Printed on the visa inside your passport, on the "Expiration Date" line. Controls when you can use the visa to enter the U.S. — not how long you can stay.
Available at i94.cbp.dhs.gov. Controls how long you can legally remain inside the U.S. on each entry. This is usually the date that matters.
On Form I-20 (F-1) or DS-2019 (J-1). For status holders marked "D/S" on the I-94, this is the date that defines your authorized stay.
Open your passport to the visa page. The U.S. visa is a full-page sticker, usually pink or green, with your photo and biographical data on the left. Three date fields are printed across the top half: Issue Date, Expiration Date, and Entries.
The expiration date is the last day on which you can present the visa at a port of entry to be admitted. After that date, the visa cannot be used to re-enter the U.S., even if your I-94 is still valid for time inside the country. The Issue Date plus the validity period (often 10 years for B1/B2 from many countries) equals the Expiration Date.
The number of entries matters too. "M" means multiple entries. A number like "2" means you can use the visa exactly that many times. Once you exhaust the entries, the visa is effectively expired even if the date hasn't arrived.
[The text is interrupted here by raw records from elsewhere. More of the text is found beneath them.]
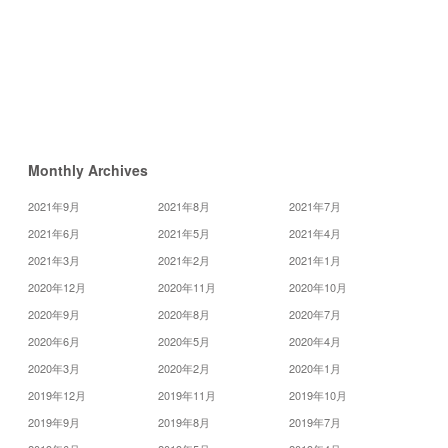
«
9
月
Monthly Archives
2021年9月
2021年8月
2021年7月
2021年6月
2021年5月
2021年4月
2021年3月
2021年2月
2021年1月
2020年12月
2020年11月
2020年10月
2020年9月
2020年8月
2020年7月
2020年6月
2020年5月
2020年4月
2020年3月
2020年2月
2020年1月
2019年12月
2019年11月
2019年10月
2019年9月
2019年8月
2019年7月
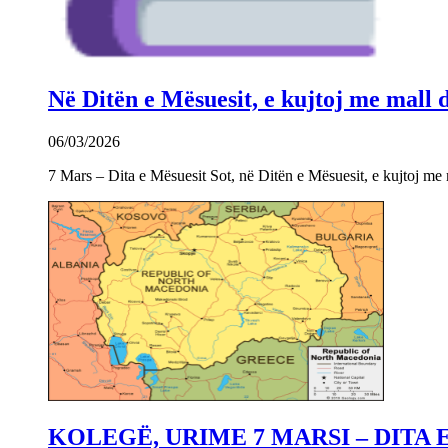
Në Ditën e Mësuesit, e kujtoj me mall
06/03/2026
7 Mars – Dita e Mësuesit Sot, në Ditën e Mësuesit, e kujtoj m
KOLEGË, URIME 7 MARSI – DITA 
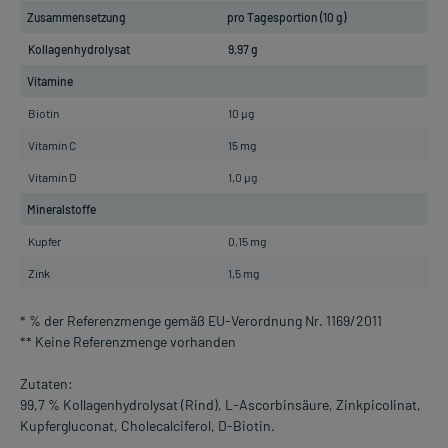
Zusammensetzung
pro Tagesportion (10 g)
%
Kollagenhydrolysat
9,97 g
*
Vitamine
Biotin
10 µg
Vitamin C
15 mg
1
Vitamin D
1,0 µg
Mineralstoffe
Kupfer
0,15 mg
1
Zink
1,5 mg
1
* % der Referenzmenge gemäß EU-Verordnung Nr. 1169/2011
** Keine Referenzmenge vorhanden
Zutaten:
99,7 % Kollagenhydrolysat (Rind), L-Ascorbinsäure, Zinkpicolinat,
Kupfergluconat, Cholecalciferol, D-Biotin.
The official CBP I-94 portal. There is no login. Click "Get Most Recent I-94."
Family name, first name, date of birth, passport number, country of issuance, and most recent date of entry. All from the passport you used to enter the U.S.
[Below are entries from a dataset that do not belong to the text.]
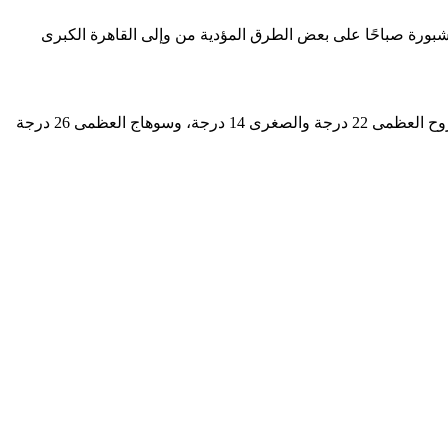
بورة صباحًا على بعض الطرق المؤدية من وإلى القاهرة الكبرى
وبالنسبة لدرجات الحرارة، اليوم الأربعاء : القاهرة العظمى 24 درجة والصغرى 15 درجة، والإسكندرية العظمى 23 والصغرى 14 درجة، ومطروح العظمى 22 درجة والصغرى 14 درجة، وسوهاج العظمى 26 درجة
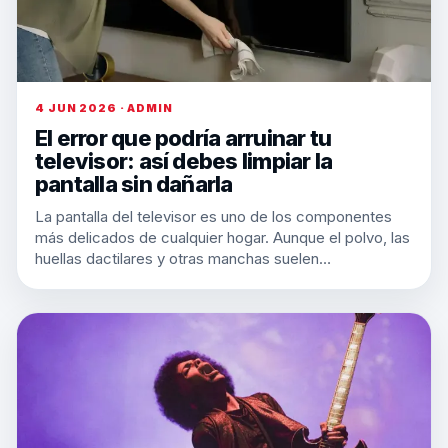
4 JUN 2026 · ADMIN
El error que podría arruinar tu
televisor: así debes limpiar la
pantalla sin dañarla
La pantalla del televisor es uno de los componentes
más delicados de cualquier hogar. Aunque el polvo, las
huellas dactilares y otras manchas suelen…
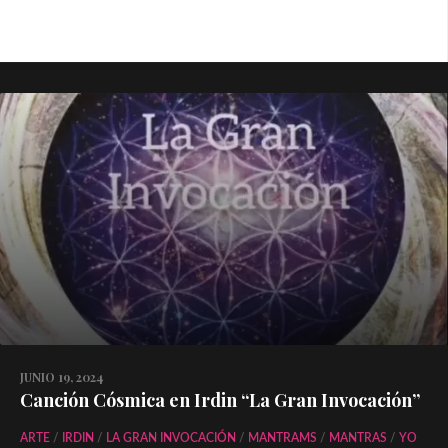
JUNIO 19, 2024
Canción Cósmica en Irdin “La Gran Invocación”
ARTE
/
IRDIN
/
LA GRAN INVOCACIÓN
/
MANTRAMS
/
MANTRAS
/
YO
This is your authorized stay. If it shows a date like "07/15/2026," that's your hard deadline to depart, extend, or change status. If it shows "D/S," your authorized stay tracks your program end date instead.
The CBP page lets you print a copy. Save it as a PDF and store it with your visa documents. You'll need it for renewals, status changes, and any future immigration filing.
"D/S" is short for duration of status. Instead of giving you a fixed admit-until date, CBP admits you for as long as you maintain the conditions of your nonimmigrant status. Most F-1 academic students, M-1 vocational students, J-1 exchange visitors, and I (foreign media) visa holders get D/S.
On a D/S admission, the date you track is the program end date on your Form I-20 (for F-1 and M-1) or DS-2019 (for J-1). Your designated school official or program sponsor sets that date. If your program is extended, the form is updated and the new end date becomes the deadline. If your program ends or you drop below full-time, you usually have a grace period of 60 days (F-1) or 30 days (J-1) before unlawful presence starts accruing.
Set the visa expiration reminder for the program end date on your latest I-20 or DS-2019, not the visa stamp. The stamp lets you re-enter; the program end date governs your stay.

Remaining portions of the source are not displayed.